BEGIN

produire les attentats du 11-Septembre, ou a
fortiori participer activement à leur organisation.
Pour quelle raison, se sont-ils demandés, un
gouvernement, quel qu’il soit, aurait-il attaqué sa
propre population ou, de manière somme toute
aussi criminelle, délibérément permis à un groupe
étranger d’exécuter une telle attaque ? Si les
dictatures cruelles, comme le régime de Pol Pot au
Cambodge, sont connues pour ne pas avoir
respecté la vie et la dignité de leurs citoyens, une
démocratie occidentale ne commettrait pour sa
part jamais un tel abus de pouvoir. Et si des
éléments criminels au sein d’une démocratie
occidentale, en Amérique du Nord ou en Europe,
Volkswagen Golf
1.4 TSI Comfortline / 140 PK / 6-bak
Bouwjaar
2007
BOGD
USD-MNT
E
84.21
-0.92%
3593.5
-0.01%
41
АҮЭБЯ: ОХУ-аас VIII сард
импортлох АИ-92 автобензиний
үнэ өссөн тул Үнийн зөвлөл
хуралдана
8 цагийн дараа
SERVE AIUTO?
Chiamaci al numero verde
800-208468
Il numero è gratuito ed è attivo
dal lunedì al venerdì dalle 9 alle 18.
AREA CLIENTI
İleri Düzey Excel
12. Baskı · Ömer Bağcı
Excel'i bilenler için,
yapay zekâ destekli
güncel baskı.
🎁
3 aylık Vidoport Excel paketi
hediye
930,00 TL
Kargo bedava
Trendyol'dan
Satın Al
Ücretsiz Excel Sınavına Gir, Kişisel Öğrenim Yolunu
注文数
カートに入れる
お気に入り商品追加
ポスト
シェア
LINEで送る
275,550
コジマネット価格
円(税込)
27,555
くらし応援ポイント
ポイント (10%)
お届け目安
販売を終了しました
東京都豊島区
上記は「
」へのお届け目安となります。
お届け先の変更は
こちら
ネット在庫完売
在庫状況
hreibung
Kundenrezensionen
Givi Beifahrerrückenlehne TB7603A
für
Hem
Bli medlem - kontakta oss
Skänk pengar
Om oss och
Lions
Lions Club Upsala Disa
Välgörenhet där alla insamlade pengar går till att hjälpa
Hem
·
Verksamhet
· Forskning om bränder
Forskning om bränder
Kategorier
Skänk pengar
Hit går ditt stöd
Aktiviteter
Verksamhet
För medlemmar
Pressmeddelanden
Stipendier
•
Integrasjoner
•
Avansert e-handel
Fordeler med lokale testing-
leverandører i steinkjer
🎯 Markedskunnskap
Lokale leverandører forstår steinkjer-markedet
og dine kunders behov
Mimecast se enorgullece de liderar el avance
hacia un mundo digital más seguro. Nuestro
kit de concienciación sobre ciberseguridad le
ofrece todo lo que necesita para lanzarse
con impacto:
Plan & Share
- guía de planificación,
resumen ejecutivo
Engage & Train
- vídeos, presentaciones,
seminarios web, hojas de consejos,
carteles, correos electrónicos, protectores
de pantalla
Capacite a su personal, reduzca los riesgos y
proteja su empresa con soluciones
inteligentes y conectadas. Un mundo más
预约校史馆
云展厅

END
BEGIN

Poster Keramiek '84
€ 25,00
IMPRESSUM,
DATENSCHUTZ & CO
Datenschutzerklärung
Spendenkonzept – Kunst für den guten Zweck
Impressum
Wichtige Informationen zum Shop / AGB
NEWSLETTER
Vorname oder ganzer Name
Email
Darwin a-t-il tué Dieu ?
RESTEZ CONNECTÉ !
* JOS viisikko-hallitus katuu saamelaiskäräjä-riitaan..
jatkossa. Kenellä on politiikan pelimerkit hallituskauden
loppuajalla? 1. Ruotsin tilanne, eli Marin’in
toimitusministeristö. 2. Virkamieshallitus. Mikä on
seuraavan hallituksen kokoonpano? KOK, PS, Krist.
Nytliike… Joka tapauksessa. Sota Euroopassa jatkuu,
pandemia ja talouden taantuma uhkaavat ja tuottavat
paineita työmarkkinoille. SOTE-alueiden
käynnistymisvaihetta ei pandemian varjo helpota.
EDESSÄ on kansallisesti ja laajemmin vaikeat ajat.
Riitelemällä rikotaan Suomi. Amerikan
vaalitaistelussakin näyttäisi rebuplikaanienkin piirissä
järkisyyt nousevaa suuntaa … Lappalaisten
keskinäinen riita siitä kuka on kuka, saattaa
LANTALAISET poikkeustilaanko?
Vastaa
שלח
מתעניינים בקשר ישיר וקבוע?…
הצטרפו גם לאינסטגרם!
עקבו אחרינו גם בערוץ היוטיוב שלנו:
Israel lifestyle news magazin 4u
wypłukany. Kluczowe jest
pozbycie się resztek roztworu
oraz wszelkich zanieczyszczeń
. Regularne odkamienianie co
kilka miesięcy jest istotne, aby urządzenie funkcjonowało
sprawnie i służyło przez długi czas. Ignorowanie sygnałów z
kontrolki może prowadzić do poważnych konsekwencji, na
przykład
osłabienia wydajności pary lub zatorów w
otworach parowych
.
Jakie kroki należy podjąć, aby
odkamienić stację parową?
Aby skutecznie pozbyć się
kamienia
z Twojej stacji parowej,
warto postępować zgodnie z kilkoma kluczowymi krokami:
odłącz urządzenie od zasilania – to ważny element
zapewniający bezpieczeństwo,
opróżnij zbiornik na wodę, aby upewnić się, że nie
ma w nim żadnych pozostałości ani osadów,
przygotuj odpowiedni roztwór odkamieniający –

END

● **GOAL OF THE EXERCISE**
Give back, unchanged, the run of lines in the listing above that begins at the line containing "warto postępować zgodnie" and ends at the line containing "przygotuj odpowiedni roztwór odkamieniający –", both included.

● **EXERCISE ANSWER**
warto postępować zgodnie z kilkoma kluczowymi krokami:
odłącz urządzenie od zasilania – to ważny element
zapewniający bezpieczeństwo,
opróżnij zbiornik na wodę, aby upewnić się, że nie
ma w nim żadnych pozostałości ani osadów,
przygotuj odpowiedni roztwór odkamieniający –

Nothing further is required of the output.